* _Directions_
Exclude pictures; retype the lines below from the line containing "Outline 'left iliac artery';" through the end of the records, both ends kept.

* _Record set_
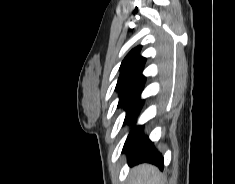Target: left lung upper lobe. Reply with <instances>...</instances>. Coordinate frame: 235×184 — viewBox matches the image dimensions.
<instances>
[{
  "label": "left lung upper lobe",
  "instance_id": "left-lung-upper-lobe-1",
  "mask_svg": "<svg viewBox=\"0 0 235 184\" xmlns=\"http://www.w3.org/2000/svg\"><path fill=\"white\" fill-rule=\"evenodd\" d=\"M141 48L142 46H137L132 49L124 58L120 66L121 72L116 85V90L119 93L118 107H123L126 110L124 124L135 123L144 102L140 99V94L146 80L142 75L146 58L140 56L139 53ZM133 130L134 128L129 133L125 145L130 139Z\"/></svg>",
  "mask_w": 235,
  "mask_h": 184
}]
</instances>
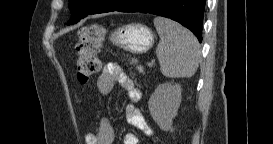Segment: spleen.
Instances as JSON below:
<instances>
[{
    "instance_id": "spleen-1",
    "label": "spleen",
    "mask_w": 273,
    "mask_h": 144,
    "mask_svg": "<svg viewBox=\"0 0 273 144\" xmlns=\"http://www.w3.org/2000/svg\"><path fill=\"white\" fill-rule=\"evenodd\" d=\"M154 26L160 37L156 55L162 74L169 78L192 77L200 59L196 37L179 23L155 17Z\"/></svg>"
}]
</instances>
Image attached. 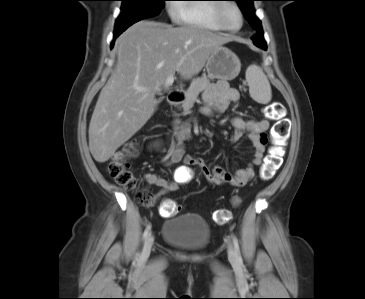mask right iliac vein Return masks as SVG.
<instances>
[{"label": "right iliac vein", "mask_w": 365, "mask_h": 299, "mask_svg": "<svg viewBox=\"0 0 365 299\" xmlns=\"http://www.w3.org/2000/svg\"><path fill=\"white\" fill-rule=\"evenodd\" d=\"M152 245H153V238H152V236H149L145 241V244H144V247H143V250L141 253L140 260L142 262H145L149 258L151 250H152Z\"/></svg>", "instance_id": "right-iliac-vein-1"}]
</instances>
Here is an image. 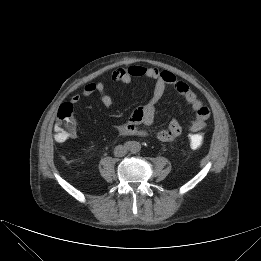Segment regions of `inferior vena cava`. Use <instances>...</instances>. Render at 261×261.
Masks as SVG:
<instances>
[{"label":"inferior vena cava","mask_w":261,"mask_h":261,"mask_svg":"<svg viewBox=\"0 0 261 261\" xmlns=\"http://www.w3.org/2000/svg\"><path fill=\"white\" fill-rule=\"evenodd\" d=\"M126 153H127V148L123 145H118L114 149V155L116 157H123L126 155Z\"/></svg>","instance_id":"inferior-vena-cava-1"}]
</instances>
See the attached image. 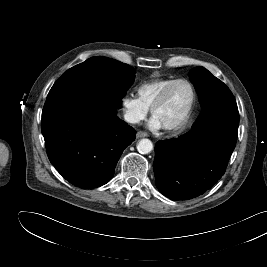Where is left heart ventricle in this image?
Returning <instances> with one entry per match:
<instances>
[{"label": "left heart ventricle", "mask_w": 267, "mask_h": 267, "mask_svg": "<svg viewBox=\"0 0 267 267\" xmlns=\"http://www.w3.org/2000/svg\"><path fill=\"white\" fill-rule=\"evenodd\" d=\"M192 98L191 89L184 83L175 85L163 103L156 109L154 117L162 126L177 123L185 114Z\"/></svg>", "instance_id": "left-heart-ventricle-1"}]
</instances>
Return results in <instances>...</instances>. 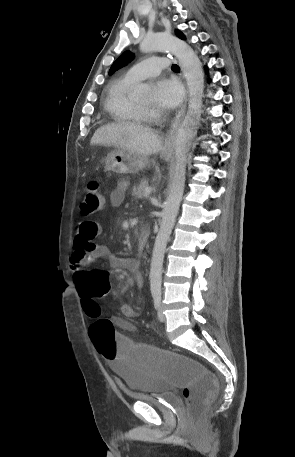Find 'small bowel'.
Wrapping results in <instances>:
<instances>
[{
	"label": "small bowel",
	"instance_id": "1",
	"mask_svg": "<svg viewBox=\"0 0 295 457\" xmlns=\"http://www.w3.org/2000/svg\"><path fill=\"white\" fill-rule=\"evenodd\" d=\"M125 191L126 184L120 183L118 187L111 192L110 203L112 206L118 207L123 203ZM101 232V226L93 220L84 219L79 221L76 225L74 254L70 260V269L73 281L80 295L82 286L87 283V272H90L87 270V267L92 260L95 259H105L111 267H125L134 276L136 284L142 286L143 277L135 260L118 257L110 251L108 246L94 241L95 237L101 234ZM120 311L126 319L133 318L136 315L132 305L127 303L121 306ZM112 322L123 330L131 331L134 329L131 323L121 318L115 317L112 319ZM128 341L132 340L129 338ZM109 361L113 364L112 360Z\"/></svg>",
	"mask_w": 295,
	"mask_h": 457
}]
</instances>
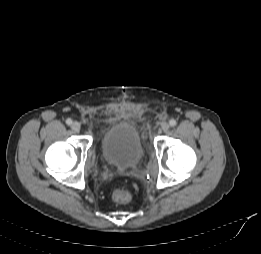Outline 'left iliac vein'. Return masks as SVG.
I'll list each match as a JSON object with an SVG mask.
<instances>
[{"instance_id": "1", "label": "left iliac vein", "mask_w": 261, "mask_h": 254, "mask_svg": "<svg viewBox=\"0 0 261 254\" xmlns=\"http://www.w3.org/2000/svg\"><path fill=\"white\" fill-rule=\"evenodd\" d=\"M169 128H170V125H169L168 123H166V122L161 125V130H162L163 132L168 131Z\"/></svg>"}]
</instances>
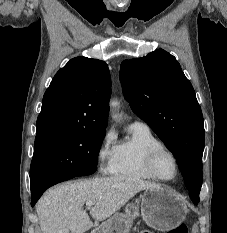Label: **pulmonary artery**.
<instances>
[{"label": "pulmonary artery", "mask_w": 227, "mask_h": 233, "mask_svg": "<svg viewBox=\"0 0 227 233\" xmlns=\"http://www.w3.org/2000/svg\"><path fill=\"white\" fill-rule=\"evenodd\" d=\"M131 126L148 128V125L141 120H135L134 122H132Z\"/></svg>", "instance_id": "obj_1"}]
</instances>
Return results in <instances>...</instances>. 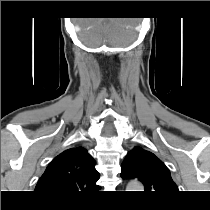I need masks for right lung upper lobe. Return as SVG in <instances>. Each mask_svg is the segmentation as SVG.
<instances>
[{"mask_svg":"<svg viewBox=\"0 0 210 210\" xmlns=\"http://www.w3.org/2000/svg\"><path fill=\"white\" fill-rule=\"evenodd\" d=\"M98 179L95 162L87 150L70 148L49 163L35 192L53 202H70L97 190Z\"/></svg>","mask_w":210,"mask_h":210,"instance_id":"right-lung-upper-lobe-1","label":"right lung upper lobe"}]
</instances>
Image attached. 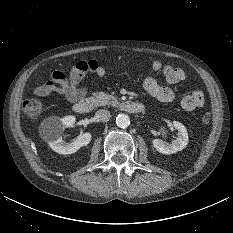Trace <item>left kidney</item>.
Wrapping results in <instances>:
<instances>
[{"label": "left kidney", "mask_w": 233, "mask_h": 233, "mask_svg": "<svg viewBox=\"0 0 233 233\" xmlns=\"http://www.w3.org/2000/svg\"><path fill=\"white\" fill-rule=\"evenodd\" d=\"M175 129L178 130V137L172 140L171 143L164 142L161 139H154L152 141L154 148L165 155L173 154L183 150L189 143L188 133L185 126L178 122L173 121Z\"/></svg>", "instance_id": "1"}]
</instances>
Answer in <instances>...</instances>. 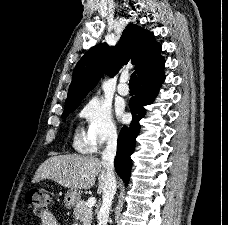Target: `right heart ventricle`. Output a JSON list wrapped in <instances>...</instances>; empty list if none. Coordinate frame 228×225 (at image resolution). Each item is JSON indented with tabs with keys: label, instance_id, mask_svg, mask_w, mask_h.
Masks as SVG:
<instances>
[{
	"label": "right heart ventricle",
	"instance_id": "e07e8e85",
	"mask_svg": "<svg viewBox=\"0 0 228 225\" xmlns=\"http://www.w3.org/2000/svg\"><path fill=\"white\" fill-rule=\"evenodd\" d=\"M73 146L80 152L90 153L94 151L92 144L81 134L76 132L73 137Z\"/></svg>",
	"mask_w": 228,
	"mask_h": 225
}]
</instances>
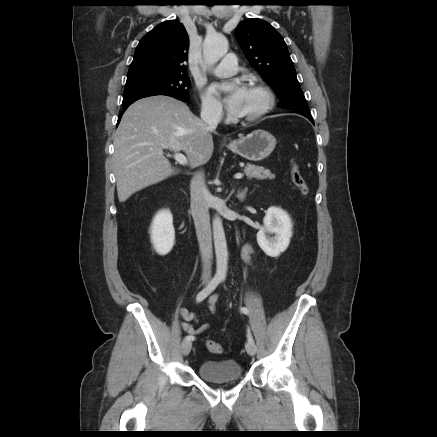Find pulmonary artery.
Instances as JSON below:
<instances>
[{"instance_id": "pulmonary-artery-1", "label": "pulmonary artery", "mask_w": 437, "mask_h": 437, "mask_svg": "<svg viewBox=\"0 0 437 437\" xmlns=\"http://www.w3.org/2000/svg\"><path fill=\"white\" fill-rule=\"evenodd\" d=\"M237 71V59L232 53L227 54L222 61L213 69V73L219 77L232 76Z\"/></svg>"}]
</instances>
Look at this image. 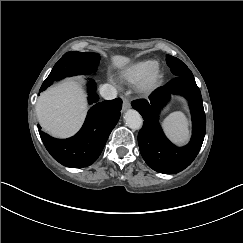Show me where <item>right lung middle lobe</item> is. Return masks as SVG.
Listing matches in <instances>:
<instances>
[{"label":"right lung middle lobe","mask_w":243,"mask_h":243,"mask_svg":"<svg viewBox=\"0 0 243 243\" xmlns=\"http://www.w3.org/2000/svg\"><path fill=\"white\" fill-rule=\"evenodd\" d=\"M100 56L93 52H67L62 58L54 65L51 73L43 82L40 91L45 90L54 81L62 78L89 74L96 70Z\"/></svg>","instance_id":"dd1d6c3e"}]
</instances>
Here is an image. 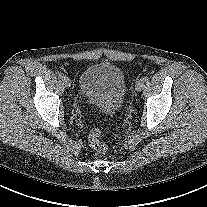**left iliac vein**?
I'll return each mask as SVG.
<instances>
[{"label":"left iliac vein","instance_id":"obj_1","mask_svg":"<svg viewBox=\"0 0 207 207\" xmlns=\"http://www.w3.org/2000/svg\"><path fill=\"white\" fill-rule=\"evenodd\" d=\"M144 82L140 79L136 82L135 88L137 91H141L143 89Z\"/></svg>","mask_w":207,"mask_h":207}]
</instances>
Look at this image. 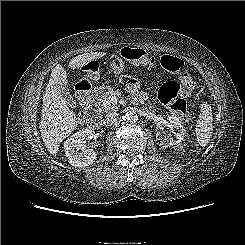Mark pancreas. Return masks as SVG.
<instances>
[{
    "mask_svg": "<svg viewBox=\"0 0 245 245\" xmlns=\"http://www.w3.org/2000/svg\"><path fill=\"white\" fill-rule=\"evenodd\" d=\"M118 95L119 91L117 90L107 91L98 100L99 109L103 112L117 111L119 109V105L117 104V102L112 101L111 98Z\"/></svg>",
    "mask_w": 245,
    "mask_h": 245,
    "instance_id": "obj_1",
    "label": "pancreas"
}]
</instances>
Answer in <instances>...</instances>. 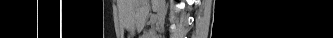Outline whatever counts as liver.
Segmentation results:
<instances>
[{
  "instance_id": "6515ba94",
  "label": "liver",
  "mask_w": 333,
  "mask_h": 38,
  "mask_svg": "<svg viewBox=\"0 0 333 38\" xmlns=\"http://www.w3.org/2000/svg\"><path fill=\"white\" fill-rule=\"evenodd\" d=\"M158 1L159 0H136L133 3L131 0H121L119 2L120 11H130L133 8L134 11V19L137 31H141L144 27L146 18L149 14V2L152 4L153 11L157 12L158 14Z\"/></svg>"
}]
</instances>
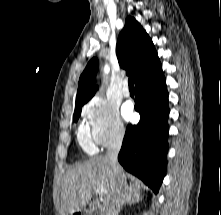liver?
Wrapping results in <instances>:
<instances>
[{"instance_id":"1","label":"liver","mask_w":221,"mask_h":215,"mask_svg":"<svg viewBox=\"0 0 221 215\" xmlns=\"http://www.w3.org/2000/svg\"><path fill=\"white\" fill-rule=\"evenodd\" d=\"M127 174L121 170L119 181L126 194L129 191L140 194V184L127 183ZM114 176L107 156L91 158L69 170L62 182L60 215L73 214L82 210L91 200L93 191L102 190L104 205L110 201L120 184Z\"/></svg>"}]
</instances>
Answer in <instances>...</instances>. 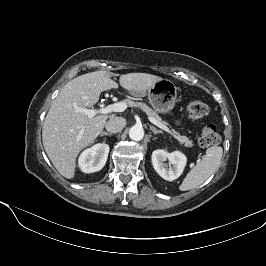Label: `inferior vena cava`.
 <instances>
[{
    "label": "inferior vena cava",
    "mask_w": 266,
    "mask_h": 266,
    "mask_svg": "<svg viewBox=\"0 0 266 266\" xmlns=\"http://www.w3.org/2000/svg\"><path fill=\"white\" fill-rule=\"evenodd\" d=\"M125 125H126V120L124 118L113 117L106 122L105 128L110 133H118L122 131Z\"/></svg>",
    "instance_id": "602c4592"
}]
</instances>
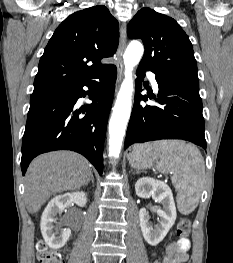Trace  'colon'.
I'll use <instances>...</instances> for the list:
<instances>
[{
    "label": "colon",
    "instance_id": "colon-1",
    "mask_svg": "<svg viewBox=\"0 0 233 263\" xmlns=\"http://www.w3.org/2000/svg\"><path fill=\"white\" fill-rule=\"evenodd\" d=\"M191 223L186 217L179 220L177 224V235L179 238H187L190 234ZM36 257L38 263H63L61 254L58 250L52 249L40 240L36 246Z\"/></svg>",
    "mask_w": 233,
    "mask_h": 263
}]
</instances>
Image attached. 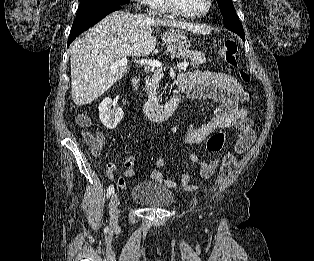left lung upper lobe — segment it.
<instances>
[{
	"mask_svg": "<svg viewBox=\"0 0 314 261\" xmlns=\"http://www.w3.org/2000/svg\"><path fill=\"white\" fill-rule=\"evenodd\" d=\"M217 3L224 19V26L238 35L244 34L232 0H217Z\"/></svg>",
	"mask_w": 314,
	"mask_h": 261,
	"instance_id": "left-lung-upper-lobe-1",
	"label": "left lung upper lobe"
}]
</instances>
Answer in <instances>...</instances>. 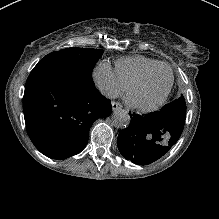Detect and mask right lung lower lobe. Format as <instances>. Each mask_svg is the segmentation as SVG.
I'll return each instance as SVG.
<instances>
[{"instance_id": "obj_1", "label": "right lung lower lobe", "mask_w": 219, "mask_h": 219, "mask_svg": "<svg viewBox=\"0 0 219 219\" xmlns=\"http://www.w3.org/2000/svg\"><path fill=\"white\" fill-rule=\"evenodd\" d=\"M23 109L33 144L55 159L80 152L94 121L112 111L111 102L96 90L92 71L66 59L35 66L25 85Z\"/></svg>"}]
</instances>
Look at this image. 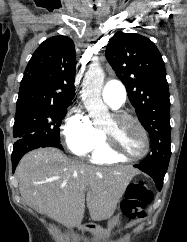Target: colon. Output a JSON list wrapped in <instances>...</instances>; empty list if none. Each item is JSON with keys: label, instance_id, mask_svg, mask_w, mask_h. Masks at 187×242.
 Listing matches in <instances>:
<instances>
[{"label": "colon", "instance_id": "5ec220e1", "mask_svg": "<svg viewBox=\"0 0 187 242\" xmlns=\"http://www.w3.org/2000/svg\"><path fill=\"white\" fill-rule=\"evenodd\" d=\"M153 194L144 181L131 184L122 203V211L129 220L140 219L145 215V208L151 203Z\"/></svg>", "mask_w": 187, "mask_h": 242}]
</instances>
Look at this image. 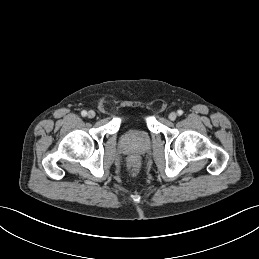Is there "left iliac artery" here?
<instances>
[{
	"label": "left iliac artery",
	"mask_w": 259,
	"mask_h": 259,
	"mask_svg": "<svg viewBox=\"0 0 259 259\" xmlns=\"http://www.w3.org/2000/svg\"><path fill=\"white\" fill-rule=\"evenodd\" d=\"M177 114H178L179 116H181V115L183 114V111H182V110H178V111H177Z\"/></svg>",
	"instance_id": "left-iliac-artery-1"
}]
</instances>
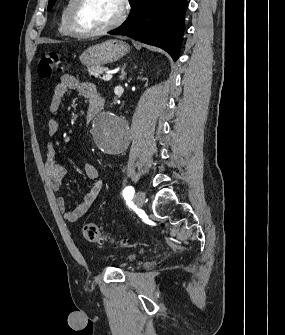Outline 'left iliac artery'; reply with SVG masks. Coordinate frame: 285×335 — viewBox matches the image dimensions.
I'll use <instances>...</instances> for the list:
<instances>
[{
  "label": "left iliac artery",
  "mask_w": 285,
  "mask_h": 335,
  "mask_svg": "<svg viewBox=\"0 0 285 335\" xmlns=\"http://www.w3.org/2000/svg\"><path fill=\"white\" fill-rule=\"evenodd\" d=\"M134 188L132 186H127L124 190H123V196L126 197L128 195H134Z\"/></svg>",
  "instance_id": "left-iliac-artery-1"
}]
</instances>
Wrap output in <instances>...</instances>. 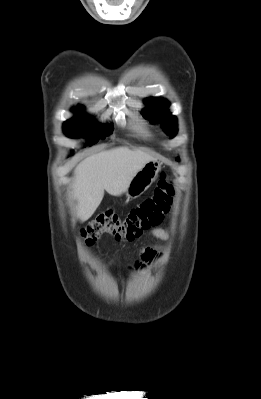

* _Task response_
Outline 'left iliac artery'; reply with SVG masks. Coordinate frame: 285×335 — viewBox matches the image dimensions.
I'll use <instances>...</instances> for the list:
<instances>
[{
  "label": "left iliac artery",
  "mask_w": 285,
  "mask_h": 335,
  "mask_svg": "<svg viewBox=\"0 0 285 335\" xmlns=\"http://www.w3.org/2000/svg\"><path fill=\"white\" fill-rule=\"evenodd\" d=\"M134 188L132 186H127L124 190H123V196L126 197L128 195H134Z\"/></svg>",
  "instance_id": "left-iliac-artery-1"
}]
</instances>
Wrap output in <instances>...</instances>. 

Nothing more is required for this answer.